Investigating petrophysical properties of gas hydrate-bearing sediments using digital rock technology: A microscopic perspective

Natural gas hydrates are crystalline solid complexes with different morphologies found in marine sediments and permafrost zones. The petrophysical properties of gas hydrate-bearing sediments (GHBS) are crucial for understanding the characteristics of gas hydrate reservoirs, the spatial distribution of natural gas hydrates, and their exploitation potential. Geophysical exploration remains the primary approach for investigating the petrophysical properties of GHBS. However, limitations in resolution make it challenging to accurately characterize complex sediment structures, leading to difficulties in precisely interpreting petrophysical properties. Laboratory-based petrophysical experiments provide highly accurate results for petrophysical properties. Despite their accuracy, these experiments are costly, and difficulties in controlling variables may introduce uncertainties into geophysical exploration models. Advances in imaging and simulation techniques have established digital rock technology as an indispensable tool for enhancing petrophysical experimentation. This technology offers a novel microscopic perspective for elucidating the three-dimensional (3D) spatial distribution and multi-physical responses of GHBS. This paper presents an in-depth discussion of digital rock technology as applied to GHBS, with an emphasis on digital rock reconstruction and simulation of petrophysical properties. First, we summarize two common methods for constructing digital rocks of GHBS: petrophysical experimental methods and numerical reconstruction methods, followed by analyses of their respective advantages and limitations.
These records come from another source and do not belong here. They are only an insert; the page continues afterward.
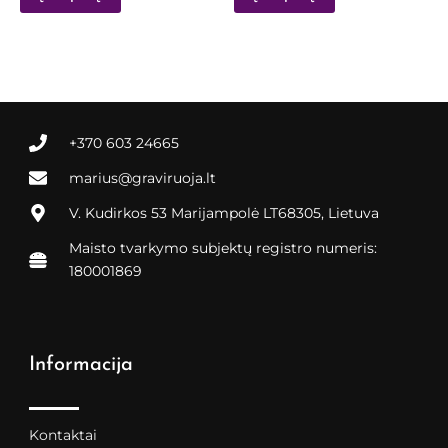
+370 603 24665
marius@graviruoja.lt
V. Kudirkos 53 Marijampolė LT68305, Lietuva
Maisto tvarkymo subjektų registro numeris:
180001869
Informacija
Kontaktai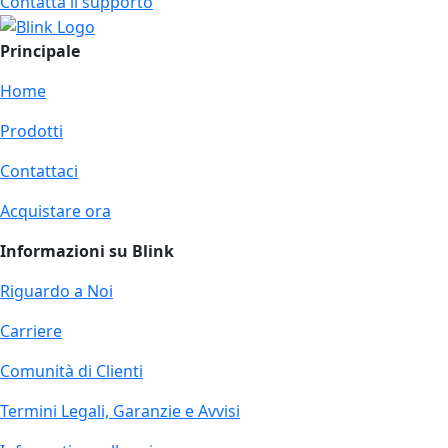
Contatta il supporto
Principale
Home
Prodotti
Contattaci
Acquistare ora
Informazioni su Blink
Riguardo a Noi
Carriere
Comunità di Clienti
Termini Legali, Garanzie e Avvisi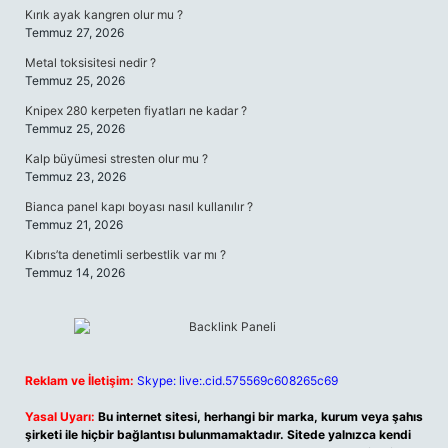
Kırık ayak kangren olur mu ?
Temmuz 27, 2026
Metal toksisitesi nedir ?
Temmuz 25, 2026
Knipex 280 kerpeten fiyatları ne kadar ?
Temmuz 25, 2026
Kalp büyümesi stresten olur mu ?
Temmuz 23, 2026
Bianca panel kapı boyası nasıl kullanılır ?
Temmuz 21, 2026
Kıbrıs’ta denetimli serbestlik var mı ?
Temmuz 14, 2026
Reklam ve İletişim:
Skype: live:.cid.575569c608265c69
Yasal Uyarı:
Bu internet sitesi, herhangi bir marka, kurum veya şahıs
şirketi ile hiçbir bağlantısı bulunmamaktadır. Sitede yalnızca kendi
Next, we delve into numerical simulation methods for evaluating GHBS petrophysical properties, including electrical, elastic, and fluid flow characteristics. Finally, we conduct a comprehensive analysis of the current trends in digital rock reconstruction and petrophysical simulation techniques for GHBS, emphasizing the necessity of multi-scale, multi-component, high-resolution 3D digital rock models to facilitate the precise characterization of complex gas hydrate reservoirs. Future applications of microscopic digital rock technology should be integrated with macroscopic geophysical exploration to enable more comprehensive and precise analyses of GHBS petrophysical properties.